_Information provided_

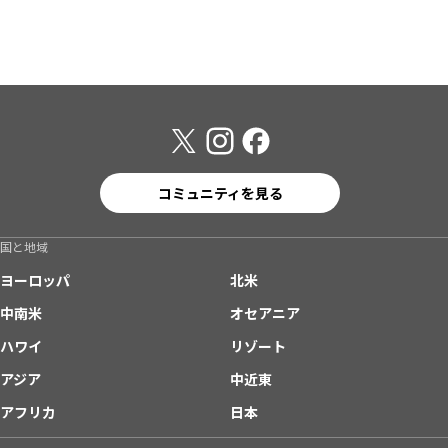
コミュニティを見る
国と地域
ヨーロッパ
北米
中南米
オセアニア
ハワイ
リゾート
アジア
中近東
アフリカ
日本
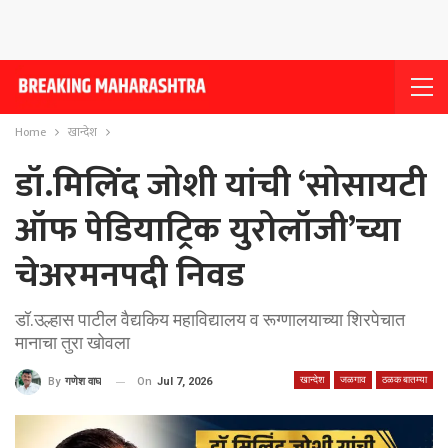
Home
खान्देश
डॉ.मिलिंद जोशी यांची ‘सोसायटी
ऑफ पेडियाट्रिक युरोलॉजी’च्या
चेअरमनपदी निवड
डॉ.उल्हास पाटील वैद्यकिय महाविद्यालय व रूग्णालयाच्या शिरपेचात
मानाचा तुरा खोवला
खान्देश
जळगाव
ठळक बातम्या
On
Jul 7, 2026
By
गणेश वाघ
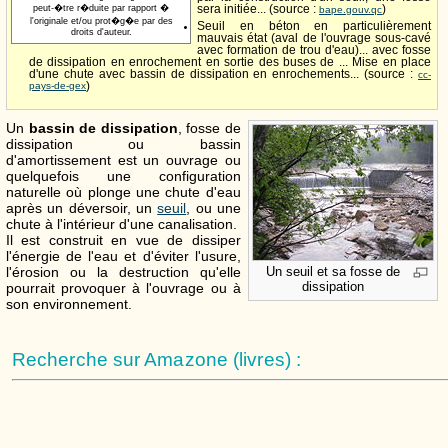
peut-�tre r�duite par rapport �
sera initiée... (source :
)
bape.gouv.qc
l'originale et/ou prot�g�e par des
Seuil en béton en particulièrement
droits d'auteur.
mauvais état (aval de l'ouvrage sous-cavé
avec formation de trou d'eau)... avec fosse
de dissipation en enrochement en sortie des buses de ... Mise en place
d'une chute avec bassin de dissipation en enrochements... (source :
cc-
pays-de-gex
)
Un
bassin de dissipation
, fosse de
dissipation ou bassin
d'amortissement est un ouvrage ou
quelquefois une configuration
naturelle où plonge une chute d'eau
après un déversoir, un
seuil
, ou une
chute à l'intérieur d'une canalisation.
Il est construit en vue de dissiper
l'énergie de l'eau et d'éviter l'usure,
l'érosion ou la destruction qu'elle
Un seuil et sa fosse de
dissipation
pourrait provoquer à l'ouvrage ou à
son environnement.
Recherche sur Amazone (livres) :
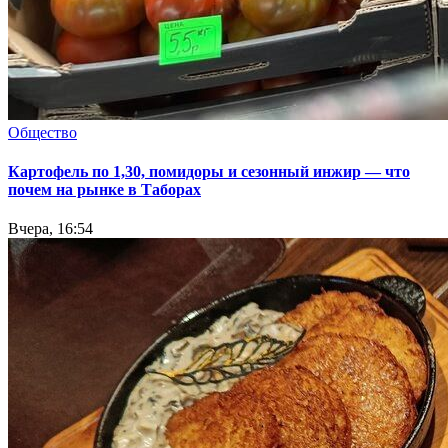
Общество
Картофель по 1,30, помидоры и сезонный инжир — что
почем на рынке в Таборах
Вчера, 16:54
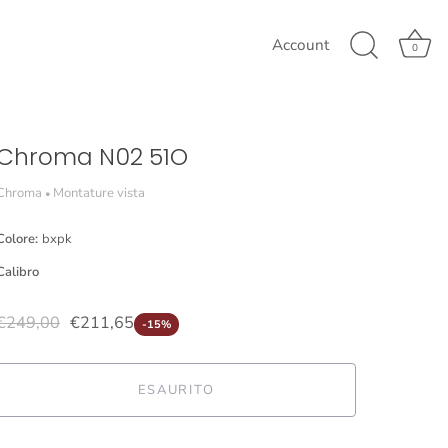
Account
0
Chroma N02 51O
Chroma
Montature vista
•
Colore:
bxpk
Calibro
€249,00
€211,65
-15%
ESAURITO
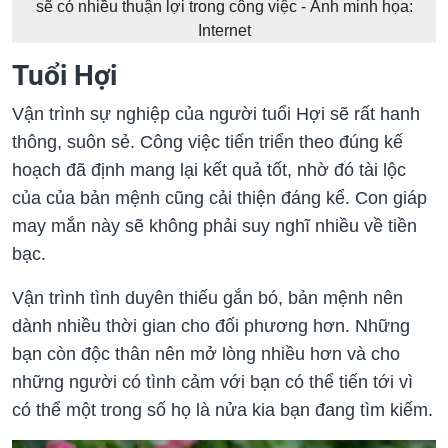
sẽ có nhiều thuận lợi trong công việc - Ảnh minh họa:
Internet
Tuổi Hợi
Vận trình sự nghiệp của người tuổi Hợi sẽ rất hanh
thông, suôn sẻ. Công việc tiến triển theo đúng kế
hoạch đã định mang lại kết quả tốt, nhờ đó tài lộc
của của bản mệnh cũng cải thiện đáng kể. Con giáp
may mắn này sẽ không phải suy nghĩ nhiều về tiền
bạc.
Vận trình tình duyên thiếu gắn bó, bản mệnh nên
dành nhiều thời gian cho đối phương hơn. Những
bạn còn độc thân nên mở lòng nhiều hơn và cho
những người có tình cảm với bạn có thể tiến tới vì
có thể một trong số họ là nửa kia bạn đang tìm kiếm.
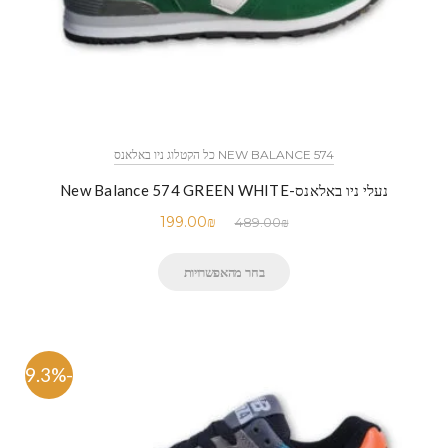
NEW BALANCE 574 כל הקטלוג ניו באלאנס
נעלי ניו באלאנס-New Balance 574 GREEN WHITE
199.00
₪
489.00
₪
בחר מהאפשרויות
-59.3%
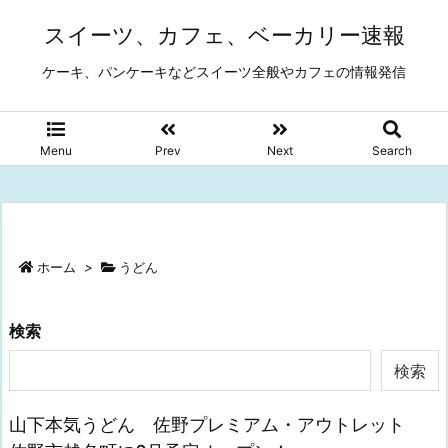
スイーツ、カフェ、ベーカリー速報
ケーキ、パンケーキなどスイーツ全般やカフェの情報発信
Menu
Prev
Next
Search
ホーム
>
うどん
検索
検索
山下本気うどん 佐野プレミアム・アウトレット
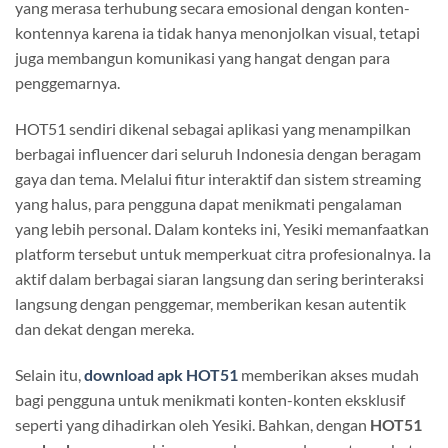
yang merasa terhubung secara emosional dengan konten-
kontennya karena ia tidak hanya menonjolkan visual, tetapi
juga membangun komunikasi yang hangat dengan para
penggemarnya.
HOT51 sendiri dikenal sebagai aplikasi yang menampilkan
berbagai influencer dari seluruh Indonesia dengan beragam
gaya dan tema. Melalui fitur interaktif dan sistem streaming
yang halus, para pengguna dapat menikmati pengalaman
yang lebih personal. Dalam konteks ini, Yesiki memanfaatkan
platform tersebut untuk memperkuat citra profesionalnya. Ia
aktif dalam berbagai siaran langsung dan sering berinteraksi
langsung dengan penggemar, memberikan kesan autentik
dan dekat dengan mereka.
Selain itu,
download apk HOT51
memberikan akses mudah
bagi pengguna untuk menikmati konten-konten eksklusif
seperti yang dihadirkan oleh Yesiki. Bahkan, dengan
HOT51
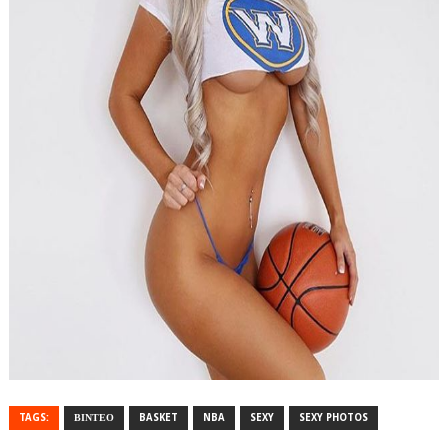
TAGS:
ΒΙΝΤΕΟ
BASKET
NBA
SEXY
SEXY PHOTOS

_Work request_
Go over the listing above and copy out each line that includes "ouvrage".

_Answer box_
mauvais état (aval de l'ouvrage sous-cavé
d'amortissement est un ouvrage ou
pourrait provoquer à l'ouvrage ou à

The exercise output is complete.